Good thing too, because it turned out she was involved with my boss. Had he caught us, my radio career (and life) might have come to an early conclusion.

She left the station a few weeks later when they split up. Our broadcasting paths never crossed again, but that memory has crossed my mind more than a few times in the years since. Karen (last name withheld to protect the not-so-innocent) taught me another lesson.

When a woman decides she wants you, and makes that clear- and you say “no”, you have made a permanent enemy. Her last few weeks at ABC taught me the meaning of scorn.  Make that scorndimonium. Her cold, icy stares were insufferable and I lacked the life skills to deal with it.

Don’t get me wrong. It’s not the Cougar and subsequent trophy taking behavior I find troubling- just the double-standard.

For example, I was on the air one night (on a well known South Florida radio station) when a female co-worker (with a management title!) snuck into the studio behind me while I was doing a break and yanked my sweatpants down without prior notice. 
  

It sounded something like this. “Partly cloudy skies with a high tomorrow NEAR 90?!?!?” Reverse that situation and it’s a six figure lawsuit. I laughed awkwardly at her joke but did not respond to the advance and she too, put me through weeks of scorndimonium.
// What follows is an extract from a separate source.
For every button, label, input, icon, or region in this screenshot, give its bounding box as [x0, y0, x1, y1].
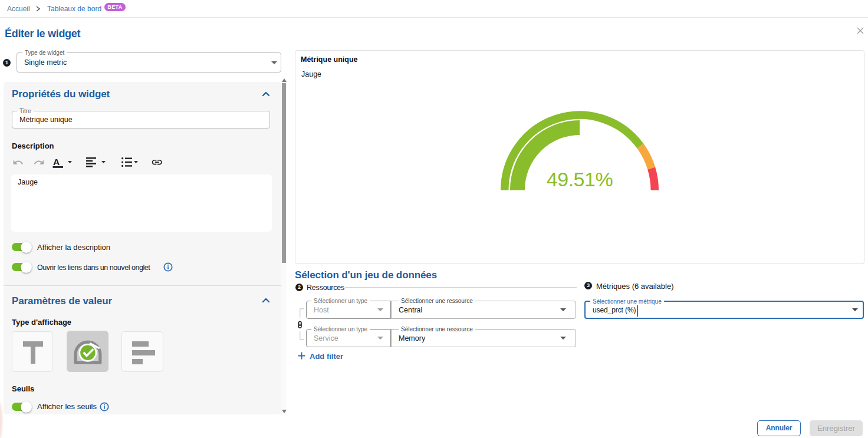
svg-text:A: A: [53, 157, 60, 167]
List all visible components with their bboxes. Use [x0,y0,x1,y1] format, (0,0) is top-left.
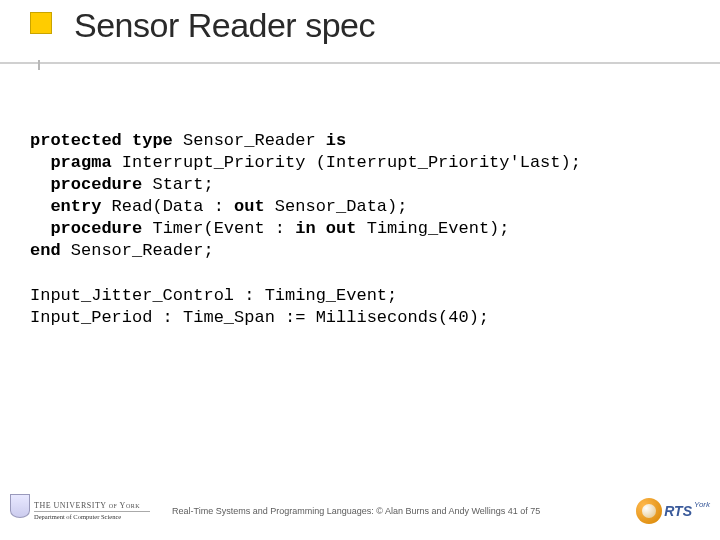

Thanks to modern technology. what happened all those years ago at ABC-FM could never happen again. Karen couldn’t pin me against a stack of album boxes because we don’t use or give them away anymore. We don’t use CDs either because our station, like most, has entered the digital age. Our music is all computer driven. Still. the result would not change.

Karen would find my laptop closed. I’m just not that kind of disc jockey.